I agree that forecasting isn’t sufficient for scientific understanding. And in my own work, I care much more about understanding than forecasting. But in this context, I do think our inability to forecast life outcomes should give us pause about whether we really understand the determinants of life outcomes, even in retrospect. (But this isn’t at all my field of course, so take my opinions with a very large grain of salt).

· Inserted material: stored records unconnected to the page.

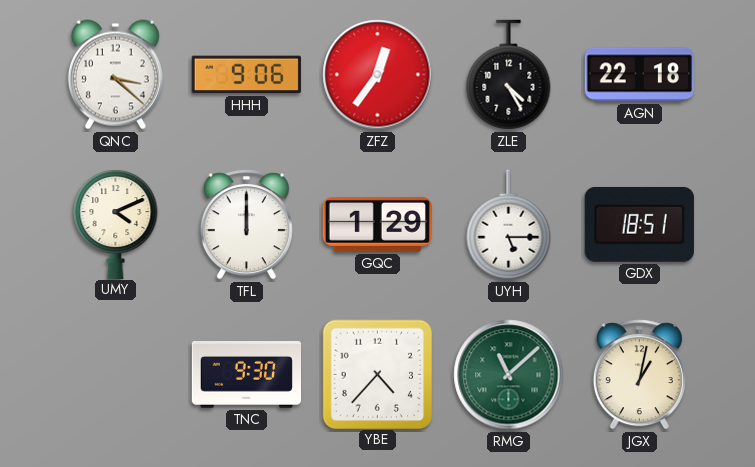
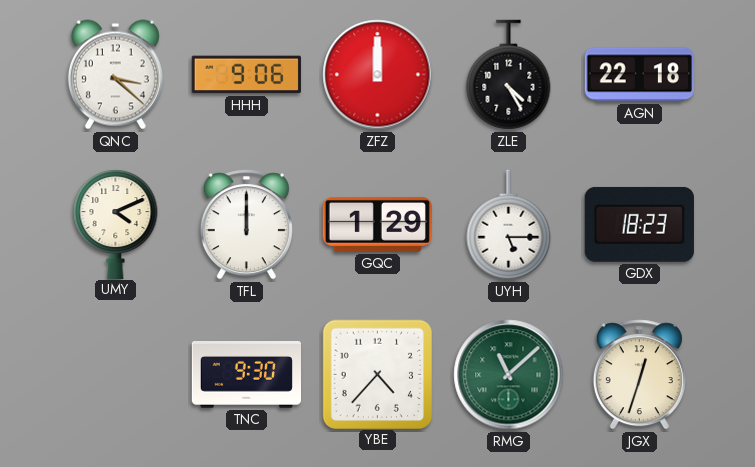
ZFZ: 12:36 -> 12:00
GDX: 18:51 -> 18:23
JGX: 1:02 -> 12:33
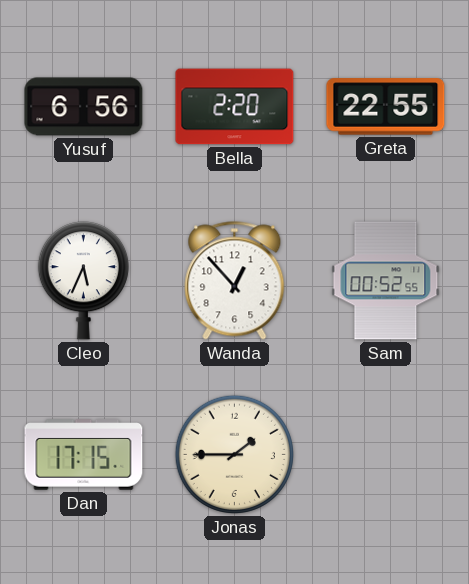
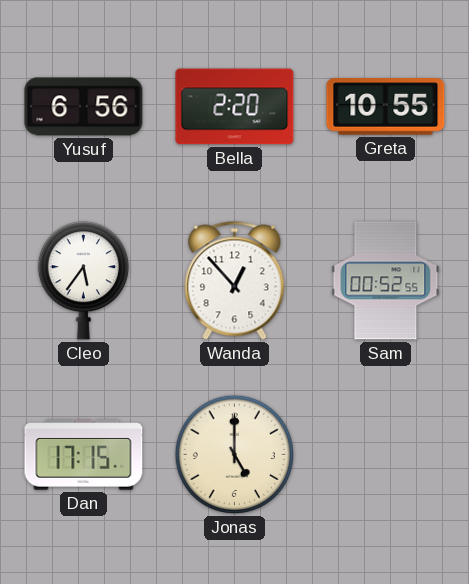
Greta: 22:55 -> 10:55
Cleo: 5:34 -> 5:36
Jonas: 1:45 -> 5:00
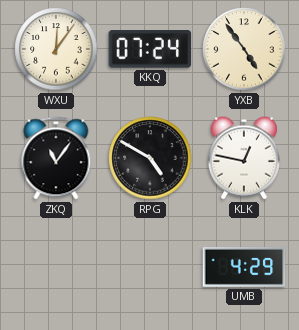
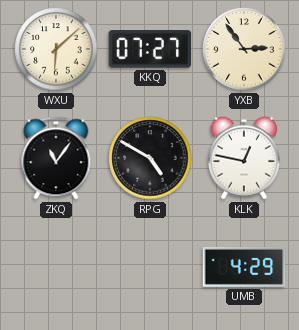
WXU: 12:06 -> 6:08
KKQ: 07:24 -> 07:27
YXB: 4:54 -> 2:54
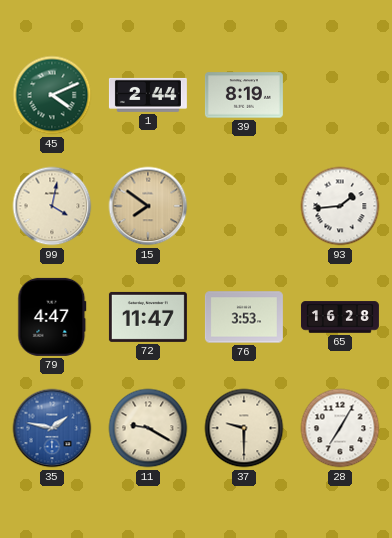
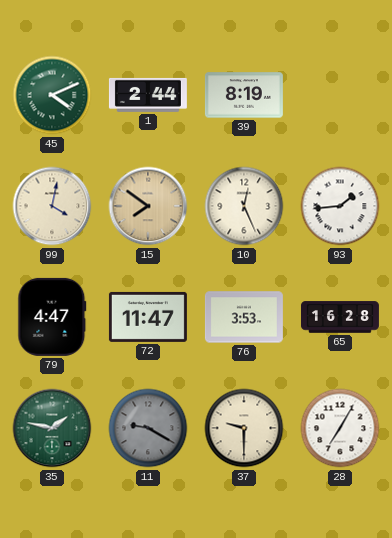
10: none -> 12:26
35 dial: blue -> green
11 dial: cream -> grey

Some relevant old posts, addressing these broad issues in an ecological context:
https://dynamicecology.wordpress.com/2013/03/19/ecologists-need-to-do-a-better-job-of-prediction-part-iv-quantifying-prediction-quality/ (part of a series, includes links to other posts in the series)
Oh man, the post-peer-review press conference definitely took it to the next level! Here’s an early effort from me: https://case.edu/artsci/biol/snyder/olympic_scoring.html
“but the questionable limit on line 6 causes her to fall short of a perfect score”. Your proof may not have been perfect, but that joke is 10/10.
That pic has me thinking about possible variants. You could do a boxing version–have a couple of cornermen who rub your shoulders and squirt coffee into your mouth, in between rounds of fighting a particularly tricky derivation.